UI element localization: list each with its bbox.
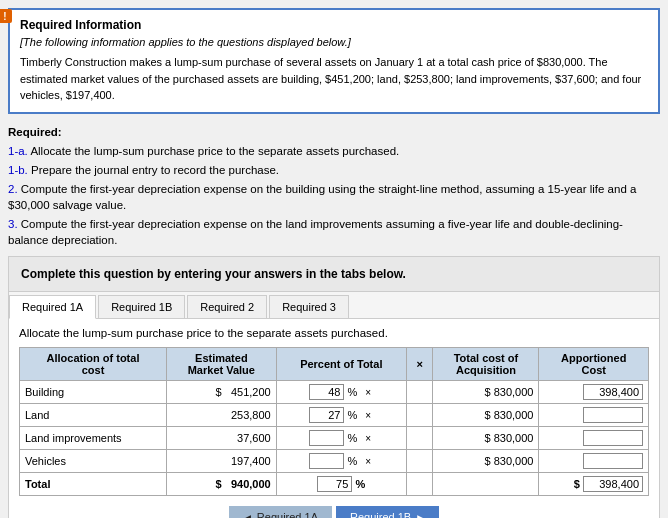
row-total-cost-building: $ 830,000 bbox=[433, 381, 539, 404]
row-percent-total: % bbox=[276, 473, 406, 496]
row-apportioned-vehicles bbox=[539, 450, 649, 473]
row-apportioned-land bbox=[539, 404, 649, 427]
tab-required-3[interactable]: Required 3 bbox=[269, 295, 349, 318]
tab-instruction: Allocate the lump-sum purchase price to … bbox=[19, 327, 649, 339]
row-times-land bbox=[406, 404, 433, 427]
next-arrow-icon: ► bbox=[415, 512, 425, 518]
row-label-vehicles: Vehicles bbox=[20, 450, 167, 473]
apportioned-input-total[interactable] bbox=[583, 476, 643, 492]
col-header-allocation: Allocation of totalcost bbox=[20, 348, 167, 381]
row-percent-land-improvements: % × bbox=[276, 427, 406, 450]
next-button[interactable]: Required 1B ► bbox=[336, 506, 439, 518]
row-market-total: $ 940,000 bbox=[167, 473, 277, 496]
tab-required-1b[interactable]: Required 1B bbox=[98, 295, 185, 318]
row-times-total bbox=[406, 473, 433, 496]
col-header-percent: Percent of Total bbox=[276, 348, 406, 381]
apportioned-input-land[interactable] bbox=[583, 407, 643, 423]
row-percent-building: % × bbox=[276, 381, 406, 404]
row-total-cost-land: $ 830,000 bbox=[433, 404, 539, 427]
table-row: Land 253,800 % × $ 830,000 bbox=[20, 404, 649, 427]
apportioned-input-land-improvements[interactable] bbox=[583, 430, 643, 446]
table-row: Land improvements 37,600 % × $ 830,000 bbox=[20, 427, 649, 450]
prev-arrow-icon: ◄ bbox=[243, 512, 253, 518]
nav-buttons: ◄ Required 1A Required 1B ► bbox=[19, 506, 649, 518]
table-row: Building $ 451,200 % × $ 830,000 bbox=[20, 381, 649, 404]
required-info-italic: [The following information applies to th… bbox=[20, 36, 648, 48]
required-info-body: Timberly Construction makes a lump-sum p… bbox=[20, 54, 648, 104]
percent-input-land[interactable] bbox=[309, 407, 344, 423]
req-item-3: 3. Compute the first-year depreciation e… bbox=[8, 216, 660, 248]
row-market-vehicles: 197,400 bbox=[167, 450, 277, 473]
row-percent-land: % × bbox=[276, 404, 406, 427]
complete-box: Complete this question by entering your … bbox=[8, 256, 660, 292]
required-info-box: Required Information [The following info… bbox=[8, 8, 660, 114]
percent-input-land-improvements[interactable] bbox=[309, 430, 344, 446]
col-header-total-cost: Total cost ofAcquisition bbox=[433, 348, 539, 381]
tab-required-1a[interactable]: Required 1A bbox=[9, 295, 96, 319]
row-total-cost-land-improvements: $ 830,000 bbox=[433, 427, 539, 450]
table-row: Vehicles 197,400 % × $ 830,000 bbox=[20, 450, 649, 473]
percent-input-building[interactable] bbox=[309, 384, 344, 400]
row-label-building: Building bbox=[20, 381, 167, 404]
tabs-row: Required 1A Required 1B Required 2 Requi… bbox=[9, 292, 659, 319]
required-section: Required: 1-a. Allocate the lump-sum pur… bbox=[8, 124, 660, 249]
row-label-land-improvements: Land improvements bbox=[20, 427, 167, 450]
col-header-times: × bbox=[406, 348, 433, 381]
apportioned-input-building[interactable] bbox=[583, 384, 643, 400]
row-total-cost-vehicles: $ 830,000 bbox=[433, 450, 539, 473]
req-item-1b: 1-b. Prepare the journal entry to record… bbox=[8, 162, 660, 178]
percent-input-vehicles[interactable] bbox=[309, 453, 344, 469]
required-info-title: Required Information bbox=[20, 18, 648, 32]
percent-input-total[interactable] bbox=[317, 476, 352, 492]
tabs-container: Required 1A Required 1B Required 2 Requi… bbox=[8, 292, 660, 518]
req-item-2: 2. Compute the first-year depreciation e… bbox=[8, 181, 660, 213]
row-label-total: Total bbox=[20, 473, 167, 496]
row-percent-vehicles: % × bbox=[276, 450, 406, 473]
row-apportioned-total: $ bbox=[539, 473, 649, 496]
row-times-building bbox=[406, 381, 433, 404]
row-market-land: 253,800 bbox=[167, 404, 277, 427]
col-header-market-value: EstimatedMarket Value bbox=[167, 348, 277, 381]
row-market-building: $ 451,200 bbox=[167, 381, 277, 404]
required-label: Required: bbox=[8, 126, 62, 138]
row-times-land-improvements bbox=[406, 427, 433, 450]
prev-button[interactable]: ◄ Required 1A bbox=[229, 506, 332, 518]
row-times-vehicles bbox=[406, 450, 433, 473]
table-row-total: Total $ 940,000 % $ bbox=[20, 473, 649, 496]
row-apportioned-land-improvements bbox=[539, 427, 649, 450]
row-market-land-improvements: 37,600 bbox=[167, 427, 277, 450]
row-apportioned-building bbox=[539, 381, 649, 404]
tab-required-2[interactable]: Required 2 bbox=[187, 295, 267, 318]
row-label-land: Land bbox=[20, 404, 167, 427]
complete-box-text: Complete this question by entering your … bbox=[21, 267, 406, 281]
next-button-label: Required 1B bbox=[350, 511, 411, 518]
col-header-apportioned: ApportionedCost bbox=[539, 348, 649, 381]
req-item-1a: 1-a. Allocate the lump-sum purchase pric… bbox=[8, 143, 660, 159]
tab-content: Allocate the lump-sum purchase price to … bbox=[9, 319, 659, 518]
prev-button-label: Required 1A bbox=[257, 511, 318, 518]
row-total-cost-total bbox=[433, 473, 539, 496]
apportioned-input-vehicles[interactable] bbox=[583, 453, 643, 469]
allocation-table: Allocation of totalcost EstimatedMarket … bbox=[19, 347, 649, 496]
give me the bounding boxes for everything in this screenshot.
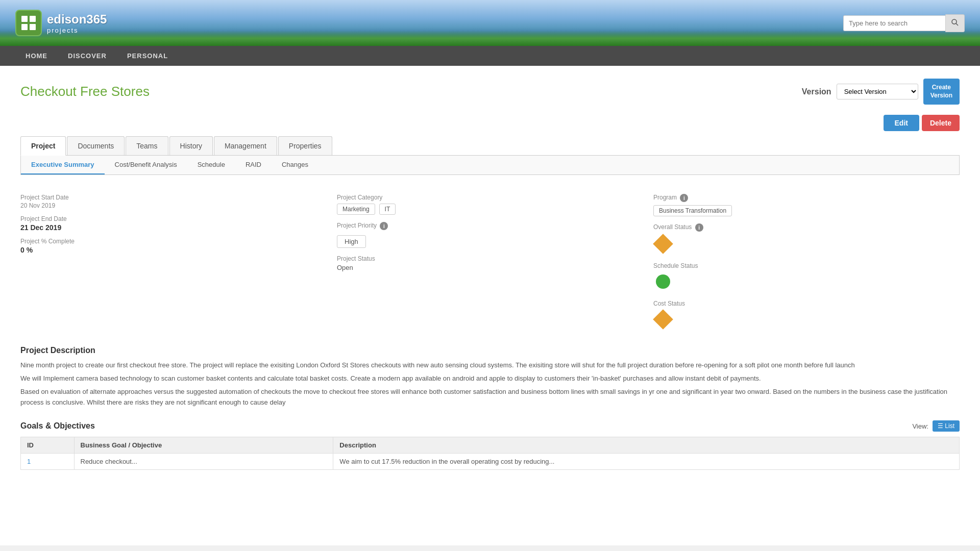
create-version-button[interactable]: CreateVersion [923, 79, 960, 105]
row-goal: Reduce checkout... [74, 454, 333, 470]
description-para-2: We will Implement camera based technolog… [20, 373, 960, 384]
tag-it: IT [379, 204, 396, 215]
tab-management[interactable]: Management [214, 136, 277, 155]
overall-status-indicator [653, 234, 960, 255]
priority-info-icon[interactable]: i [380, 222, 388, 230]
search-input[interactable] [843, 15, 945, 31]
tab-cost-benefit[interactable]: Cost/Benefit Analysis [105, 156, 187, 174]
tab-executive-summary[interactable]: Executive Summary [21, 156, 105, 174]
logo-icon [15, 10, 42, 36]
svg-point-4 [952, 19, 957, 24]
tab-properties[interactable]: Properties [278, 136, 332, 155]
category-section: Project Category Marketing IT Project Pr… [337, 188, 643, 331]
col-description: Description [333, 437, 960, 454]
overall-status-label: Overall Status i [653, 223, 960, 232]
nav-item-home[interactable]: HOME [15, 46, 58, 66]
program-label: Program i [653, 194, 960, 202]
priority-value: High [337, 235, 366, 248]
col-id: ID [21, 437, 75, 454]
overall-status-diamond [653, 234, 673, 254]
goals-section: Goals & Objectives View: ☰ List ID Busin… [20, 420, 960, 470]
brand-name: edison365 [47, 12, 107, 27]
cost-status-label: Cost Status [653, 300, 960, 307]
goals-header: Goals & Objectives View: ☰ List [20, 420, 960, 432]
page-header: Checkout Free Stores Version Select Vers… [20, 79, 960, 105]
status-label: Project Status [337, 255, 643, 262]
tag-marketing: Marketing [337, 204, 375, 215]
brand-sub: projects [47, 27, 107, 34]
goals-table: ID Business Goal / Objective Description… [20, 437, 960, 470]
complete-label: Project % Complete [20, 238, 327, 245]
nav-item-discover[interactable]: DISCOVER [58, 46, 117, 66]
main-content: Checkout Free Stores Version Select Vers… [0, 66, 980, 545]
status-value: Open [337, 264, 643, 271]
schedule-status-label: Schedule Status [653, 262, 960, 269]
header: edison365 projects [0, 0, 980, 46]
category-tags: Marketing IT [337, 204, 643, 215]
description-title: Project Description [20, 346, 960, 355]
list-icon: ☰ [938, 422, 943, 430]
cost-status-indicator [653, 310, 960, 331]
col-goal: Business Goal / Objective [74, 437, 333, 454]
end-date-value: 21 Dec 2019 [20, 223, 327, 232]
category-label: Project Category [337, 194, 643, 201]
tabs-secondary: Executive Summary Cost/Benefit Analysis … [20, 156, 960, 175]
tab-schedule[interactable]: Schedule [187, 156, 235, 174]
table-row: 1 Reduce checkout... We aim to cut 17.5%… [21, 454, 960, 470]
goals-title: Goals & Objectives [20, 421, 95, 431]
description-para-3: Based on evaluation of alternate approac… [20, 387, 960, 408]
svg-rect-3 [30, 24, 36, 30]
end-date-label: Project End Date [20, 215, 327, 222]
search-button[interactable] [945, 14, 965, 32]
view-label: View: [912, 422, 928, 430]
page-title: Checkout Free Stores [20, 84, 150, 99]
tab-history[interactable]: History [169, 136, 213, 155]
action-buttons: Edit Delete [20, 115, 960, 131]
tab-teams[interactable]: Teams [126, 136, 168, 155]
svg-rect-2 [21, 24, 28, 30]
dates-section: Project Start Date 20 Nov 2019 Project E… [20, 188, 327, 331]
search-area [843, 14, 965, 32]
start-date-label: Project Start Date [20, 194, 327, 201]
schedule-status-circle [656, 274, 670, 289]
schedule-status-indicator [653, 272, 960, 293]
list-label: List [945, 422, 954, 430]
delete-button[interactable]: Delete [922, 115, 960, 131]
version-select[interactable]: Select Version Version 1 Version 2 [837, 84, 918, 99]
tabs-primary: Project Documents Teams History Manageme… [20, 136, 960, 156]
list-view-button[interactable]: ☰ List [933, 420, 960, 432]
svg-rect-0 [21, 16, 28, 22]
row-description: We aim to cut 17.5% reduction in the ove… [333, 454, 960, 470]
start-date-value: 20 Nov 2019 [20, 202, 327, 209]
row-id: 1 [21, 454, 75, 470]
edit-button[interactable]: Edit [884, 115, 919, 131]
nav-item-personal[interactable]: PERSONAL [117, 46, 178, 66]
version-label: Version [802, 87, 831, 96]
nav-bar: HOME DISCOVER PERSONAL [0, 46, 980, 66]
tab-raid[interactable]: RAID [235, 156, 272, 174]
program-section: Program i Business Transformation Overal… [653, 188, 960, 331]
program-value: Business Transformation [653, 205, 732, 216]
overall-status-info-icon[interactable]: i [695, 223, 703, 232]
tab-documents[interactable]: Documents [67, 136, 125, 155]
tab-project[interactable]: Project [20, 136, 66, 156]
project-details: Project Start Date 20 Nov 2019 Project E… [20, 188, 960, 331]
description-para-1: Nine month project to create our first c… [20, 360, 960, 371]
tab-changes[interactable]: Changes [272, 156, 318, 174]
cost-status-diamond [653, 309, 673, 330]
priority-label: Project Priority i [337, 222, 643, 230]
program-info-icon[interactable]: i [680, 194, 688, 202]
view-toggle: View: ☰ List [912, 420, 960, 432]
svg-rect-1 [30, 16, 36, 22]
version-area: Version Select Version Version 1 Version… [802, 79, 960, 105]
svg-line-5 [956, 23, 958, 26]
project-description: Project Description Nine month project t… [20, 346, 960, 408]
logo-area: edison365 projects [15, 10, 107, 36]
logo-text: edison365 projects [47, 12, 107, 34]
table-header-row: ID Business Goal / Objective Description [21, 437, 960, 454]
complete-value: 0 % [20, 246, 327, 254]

(Instructions for the task): Respond with only the number of lines in the data that include the string "buttons".

(Solution to this exercise): 2